Cortactin has been shown in vitro to bind and activate N WASP through an SH3 proline wealthy domain interaction. This activation is regulated pos itively and negatively when cortactin is phosphorylated by Erk and Src respectively. Erk phosphorylation of cortactin or the double mutation S405,418D in cortactin that mim ics this phosphorylation boost the proteins binding to and activation of N WASP. Conversely, Src phosphoryla tion inhibits the capability of both Erk phosphorylated cort actin, and that doubly mutated S405,418D cortactin, to activate N WASP. In addition, phospho mimetic muta tion with the 3 tyrosine residues targeted by Src inhibited the capability of S405,418D cort actin to activate N WASP.
These final results led us to hypothe size that Erk phosphorylation liberates the SH3 domain of cortactin from intramolecular interactions, enabling it to synergize with N WASP in activating the Arp2 3 complicated, and that Src phosphorylation terminates cortactin activa discover more here tion of N WASP. This proposed on off switching mecha nism suggests that phosphorylation of cortactin regulates the accessibility and or affinity of its SH3 domain towards its targets. S Y model may possibly be relevant for actin dynamics in several cell processes and it might partially explain the coordinated action of cortactin and N WASP proteins, therefore connecting the two major families of Arp2 three complicated activators. Constant with this model, current structural information showed that cortactin adopts a closed globular conformation in which its SH3 domain interacts together with the actin binding repeats. This model has opened up new directions for studies in many cell systems.

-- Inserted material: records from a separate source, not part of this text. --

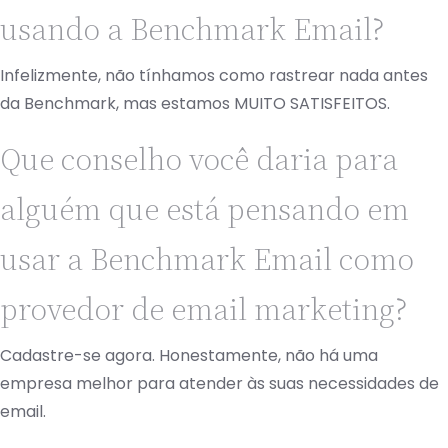
usando a Benchmark Email?
Infelizmente, não tínhamos como rastrear nada antes
da Benchmark, mas estamos MUITO SATISFEITOS.
Que conselho você daria para
alguém que está pensando em
usar a Benchmark Email como
provedor de email marketing?
Cadastre-se agora. Honestamente, não há uma
empresa melhor para atender às suas necessidades de
email.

For example, serine phosphorylation of cortactin has been proposed to be relevant for actin polymerization, even though tyrosine phosphorylation have already been shown to selectively handle adhesion turnover. This suggests that distinct phosphocortactin forms par ticipate in distinct signaling pifithrin a pathways. Although it really is clear that cortactin participates in pedestal actin dynamics, the underlying mechanism is not well understood. Prior research have shown that cortactin translocates to EPEC pedestals. More than expression of trun cated forms of cortactin blocks pedestal formation. A comply with up study to this perform focused on the function of cortac tin domains and Erk Src phosphorylation, and it con firmed that truncated types of cortactin exert a dominant negative impact in pedestal formation by EPEC and EHEC.
This study suggests that cortactin is recruited through its helical area, plus the authors conclude that tyrosine phosphorylation is rel evant to pedestal formation, whereas serine phosphoryla tion seems to possess no effect on actin assembly underneath the bacteria. However, this conclusion is based exclu sively on experiments with phosphorylation mimicking mutants, without having any comparison together with the corresponding non phosphorylatable counterparts.